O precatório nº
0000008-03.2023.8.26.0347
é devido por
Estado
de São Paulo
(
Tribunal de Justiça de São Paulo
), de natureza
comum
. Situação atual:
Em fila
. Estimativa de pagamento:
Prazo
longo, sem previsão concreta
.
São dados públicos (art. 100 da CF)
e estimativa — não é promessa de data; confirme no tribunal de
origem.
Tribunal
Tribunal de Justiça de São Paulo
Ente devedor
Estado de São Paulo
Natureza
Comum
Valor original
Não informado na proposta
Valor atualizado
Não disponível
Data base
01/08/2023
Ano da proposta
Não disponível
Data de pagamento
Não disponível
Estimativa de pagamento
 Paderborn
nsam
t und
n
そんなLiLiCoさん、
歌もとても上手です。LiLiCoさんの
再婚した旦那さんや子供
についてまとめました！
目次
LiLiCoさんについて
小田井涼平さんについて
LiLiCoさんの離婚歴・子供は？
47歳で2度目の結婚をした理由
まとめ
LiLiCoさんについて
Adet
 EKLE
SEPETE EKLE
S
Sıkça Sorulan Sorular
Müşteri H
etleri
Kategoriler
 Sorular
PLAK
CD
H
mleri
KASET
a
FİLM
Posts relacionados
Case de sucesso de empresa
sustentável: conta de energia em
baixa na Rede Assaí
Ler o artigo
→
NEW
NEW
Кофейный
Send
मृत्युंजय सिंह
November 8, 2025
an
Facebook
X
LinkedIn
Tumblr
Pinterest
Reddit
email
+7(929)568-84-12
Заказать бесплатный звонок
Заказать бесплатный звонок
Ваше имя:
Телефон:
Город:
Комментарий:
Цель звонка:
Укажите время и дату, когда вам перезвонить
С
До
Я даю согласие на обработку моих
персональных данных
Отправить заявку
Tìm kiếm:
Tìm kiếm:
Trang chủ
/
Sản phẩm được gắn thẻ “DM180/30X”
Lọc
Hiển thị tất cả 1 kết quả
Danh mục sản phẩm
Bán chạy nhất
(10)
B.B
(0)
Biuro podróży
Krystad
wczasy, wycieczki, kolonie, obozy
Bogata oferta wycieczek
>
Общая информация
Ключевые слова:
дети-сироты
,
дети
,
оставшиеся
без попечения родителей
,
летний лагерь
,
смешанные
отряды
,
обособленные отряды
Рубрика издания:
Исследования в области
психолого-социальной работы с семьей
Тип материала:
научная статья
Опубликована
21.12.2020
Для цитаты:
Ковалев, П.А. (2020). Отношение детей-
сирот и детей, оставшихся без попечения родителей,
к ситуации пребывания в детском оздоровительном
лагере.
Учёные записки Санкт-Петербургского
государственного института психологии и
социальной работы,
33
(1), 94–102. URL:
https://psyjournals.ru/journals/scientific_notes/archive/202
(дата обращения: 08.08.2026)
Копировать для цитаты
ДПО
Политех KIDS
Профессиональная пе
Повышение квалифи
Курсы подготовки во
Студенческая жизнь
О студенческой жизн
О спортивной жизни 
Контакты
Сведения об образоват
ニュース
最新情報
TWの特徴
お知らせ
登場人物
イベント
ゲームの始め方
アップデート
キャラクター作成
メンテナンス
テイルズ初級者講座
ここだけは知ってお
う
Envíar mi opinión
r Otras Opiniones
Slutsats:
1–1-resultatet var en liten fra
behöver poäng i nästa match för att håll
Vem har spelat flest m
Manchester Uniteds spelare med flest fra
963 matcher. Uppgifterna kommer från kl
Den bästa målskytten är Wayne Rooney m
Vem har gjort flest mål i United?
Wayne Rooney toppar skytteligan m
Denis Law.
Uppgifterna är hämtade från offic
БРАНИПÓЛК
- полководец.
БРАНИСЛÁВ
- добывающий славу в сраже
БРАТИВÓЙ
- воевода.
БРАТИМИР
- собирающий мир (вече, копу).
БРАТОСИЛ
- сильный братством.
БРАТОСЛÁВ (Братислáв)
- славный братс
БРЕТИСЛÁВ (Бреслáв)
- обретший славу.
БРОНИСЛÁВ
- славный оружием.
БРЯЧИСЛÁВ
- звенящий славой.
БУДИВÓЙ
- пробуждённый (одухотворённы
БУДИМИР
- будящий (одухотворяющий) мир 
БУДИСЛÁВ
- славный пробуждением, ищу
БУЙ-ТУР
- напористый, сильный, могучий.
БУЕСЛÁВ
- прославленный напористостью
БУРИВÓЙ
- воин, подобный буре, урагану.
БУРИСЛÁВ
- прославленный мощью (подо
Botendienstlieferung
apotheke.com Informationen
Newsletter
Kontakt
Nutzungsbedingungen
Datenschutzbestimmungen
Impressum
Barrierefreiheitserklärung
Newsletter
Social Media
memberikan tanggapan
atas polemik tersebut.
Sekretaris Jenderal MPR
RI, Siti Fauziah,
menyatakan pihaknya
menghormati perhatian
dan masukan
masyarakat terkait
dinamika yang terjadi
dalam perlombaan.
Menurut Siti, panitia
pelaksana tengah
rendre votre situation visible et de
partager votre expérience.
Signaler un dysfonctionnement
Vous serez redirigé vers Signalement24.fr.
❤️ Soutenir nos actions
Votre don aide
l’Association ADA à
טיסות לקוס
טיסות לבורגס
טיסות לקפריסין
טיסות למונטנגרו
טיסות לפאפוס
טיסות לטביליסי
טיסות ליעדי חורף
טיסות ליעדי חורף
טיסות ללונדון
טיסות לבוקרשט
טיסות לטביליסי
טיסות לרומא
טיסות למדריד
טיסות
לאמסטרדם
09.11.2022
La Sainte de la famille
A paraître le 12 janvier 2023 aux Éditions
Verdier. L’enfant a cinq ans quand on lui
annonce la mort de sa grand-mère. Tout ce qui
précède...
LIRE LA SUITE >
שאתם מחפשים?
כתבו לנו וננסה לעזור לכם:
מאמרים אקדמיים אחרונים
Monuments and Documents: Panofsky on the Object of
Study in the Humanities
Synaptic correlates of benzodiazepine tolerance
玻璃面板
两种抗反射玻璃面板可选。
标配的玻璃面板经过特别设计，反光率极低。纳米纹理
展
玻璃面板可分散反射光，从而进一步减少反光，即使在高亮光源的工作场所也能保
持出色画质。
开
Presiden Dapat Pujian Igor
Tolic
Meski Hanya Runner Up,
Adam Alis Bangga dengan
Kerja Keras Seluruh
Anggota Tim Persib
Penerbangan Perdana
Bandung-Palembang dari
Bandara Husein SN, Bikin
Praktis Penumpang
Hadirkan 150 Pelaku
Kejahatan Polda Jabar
***
[Work request] Output the full listing above word for word.

[Reply]
O precatório nº
0000008-03.2023.8.26.0347
é devido por
Estado
de São Paulo
(
Tribunal de Justiça de São Paulo
), de natureza
comum
. Situação atual:
Em fila
. Estimativa de pagamento:
Prazo
longo, sem previsão concreta
.
São dados públicos (art. 100 da CF)
e estimativa — não é promessa de data; confirme no tribunal de
origem.
Tribunal
Tribunal de Justiça de São Paulo
Ente devedor
Estado de São Paulo
Natureza
Comum
Valor original
Não informado na proposta
Valor atualizado
Não disponível
Data base
01/08/2023
Ano da proposta
Não disponível
Data de pagamento
Não disponível
Estimativa de pagamento
 Paderborn
nsam
t und
n
そんなLiLiCoさん、
歌もとても上手です。LiLiCoさんの
再婚した旦那さんや子供
についてまとめました！
目次
LiLiCoさんについて
小田井涼平さんについて
LiLiCoさんの離婚歴・子供は？
47歳で2度目の結婚をした理由
まとめ
LiLiCoさんについて
Adet
 EKLE
SEPETE EKLE
S
Sıkça Sorulan Sorular
Müşteri H
etleri
Kategoriler
 Sorular
PLAK
CD
H
mleri
KASET
a
FİLM
Posts relacionados
Case de sucesso de empresa
sustentável: conta de energia em
baixa na Rede Assaí
Ler o artigo
→
NEW
NEW
Кофейный
Send
मृत्युंजय सिंह
November 8, 2025
an
Facebook
X
LinkedIn
Tumblr
Pinterest
Reddit
email
+7(929)568-84-12
Заказать бесплатный звонок
Заказать бесплатный звонок
Ваше имя:
Телефон:
Город:
Комментарий:
Цель звонка:
Укажите время и дату, когда вам перезвонить
С
До
Я даю согласие на обработку моих
персональных данных
Отправить заявку
Tìm kiếm:
Tìm kiếm:
Trang chủ
/
Sản phẩm được gắn thẻ “DM180/30X”
Lọc
Hiển thị tất cả 1 kết quả
Danh mục sản phẩm
Bán chạy nhất
(10)
B.B
(0)
Biuro podróży
Krystad
wczasy, wycieczki, kolonie, obozy
Bogata oferta wycieczek
>
Общая информация
Ключевые слова:
дети-сироты
,
дети
,
оставшиеся
без попечения родителей
,
летний лагерь
,
смешанные
отряды
,
обособленные отряды
Рубрика издания:
Исследования в области
психолого-социальной работы с семьей
Тип материала:
научная статья
Опубликована
21.12.2020
Для цитаты:
Ковалев, П.А. (2020). Отношение детей-
сирот и детей, оставшихся без попечения родителей,
к ситуации пребывания в детском оздоровительном
лагере.
Учёные записки Санкт-Петербургского
государственного института психологии и
социальной работы,
33
(1), 94–102. URL:
https://psyjournals.ru/journals/scientific_notes/archive/202
(дата обращения: 08.08.2026)
Копировать для цитаты
ДПО
Политех KIDS
Профессиональная пе
Повышение квалифи
Курсы подготовки во
Студенческая жизнь
О студенческой жизн
О спортивной жизни 
Контакты
Сведения об образоват
ニュース
最新情報
TWの特徴
お知らせ
登場人物
イベント
ゲームの始め方
アップデート
キャラクター作成
メンテナンス
テイルズ初級者講座
ここだけは知ってお
う
Envíar mi opinión
r Otras Opiniones
Slutsats:
1–1-resultatet var en liten fra
behöver poäng i nästa match för att håll
Vem har spelat flest m
Manchester Uniteds spelare med flest fra
963 matcher. Uppgifterna kommer från kl
Den bästa målskytten är Wayne Rooney m
Vem har gjort flest mål i United?
Wayne Rooney toppar skytteligan m
Denis Law.
Uppgifterna är hämtade från offic
БРАНИПÓЛК
- полководец.
БРАНИСЛÁВ
- добывающий славу в сраже
БРАТИВÓЙ
- воевода.
БРАТИМИР
- собирающий мир (вече, копу).
БРАТОСИЛ
- сильный братством.
БРАТОСЛÁВ (Братислáв)
- славный братс
БРЕТИСЛÁВ (Бреслáв)
- обретший славу.
БРОНИСЛÁВ
- славный оружием.
БРЯЧИСЛÁВ
- звенящий славой.
БУДИВÓЙ
- пробуждённый (одухотворённы
БУДИМИР
- будящий (одухотворяющий) мир 
БУДИСЛÁВ
- славный пробуждением, ищу
БУЙ-ТУР
- напористый, сильный, могучий.
БУЕСЛÁВ
- прославленный напористостью
БУРИВÓЙ
- воин, подобный буре, урагану.
БУРИСЛÁВ
- прославленный мощью (подо
Botendienstlieferung
apotheke.com Informationen
Newsletter
Kontakt
Nutzungsbedingungen
Datenschutzbestimmungen
Impressum
Barrierefreiheitserklärung
Newsletter
Social Media
memberikan tanggapan
atas polemik tersebut.
Sekretaris Jenderal MPR
RI, Siti Fauziah,
menyatakan pihaknya
menghormati perhatian
dan masukan
masyarakat terkait
dinamika yang terjadi
dalam perlombaan.
Menurut Siti, panitia
pelaksana tengah
rendre votre situation visible et de
partager votre expérience.
Signaler un dysfonctionnement
Vous serez redirigé vers Signalement24.fr.
❤️ Soutenir nos actions
Votre don aide
l’Association ADA à
טיסות לקוס
טיסות לבורגס
טיסות לקפריסין
טיסות למונטנגרו
טיסות לפאפוס
טיסות לטביליסי
טיסות ליעדי חורף
טיסות ליעדי חורף
טיסות ללונדון
טיסות לבוקרשט
טיסות לטביליסי
טיסות לרומא
טיסות למדריד
טיסות
לאמסטרדם
09.11.2022
La Sainte de la famille
A paraître le 12 janvier 2023 aux Éditions
Verdier. L’enfant a cinq ans quand on lui
annonce la mort de sa grand-mère. Tout ce qui
précède...
LIRE LA SUITE >
שאתם מחפשים?
כתבו לנו וננסה לעזור לכם:
מאמרים אקדמיים אחרונים
Monuments and Documents: Panofsky on the Object of
Study in the Humanities
Synaptic correlates of benzodiazepine tolerance
玻璃面板
两种抗反射玻璃面板可选。
标配的玻璃面板经过特别设计，反光率极低。纳米纹理
展
玻璃面板可分散反射光，从而进一步减少反光，即使在高亮光源的工作场所也能保
持出色画质。
开
Presiden Dapat Pujian Igor
Tolic
Meski Hanya Runner Up,
Adam Alis Bangga dengan
Kerja Keras Seluruh
Anggota Tim Persib
Penerbangan Perdana
Bandung-Palembang dari
Bandara Husein SN, Bikin
Praktis Penumpang
Hadirkan 150 Pelaku
Kejahatan Polda Jabar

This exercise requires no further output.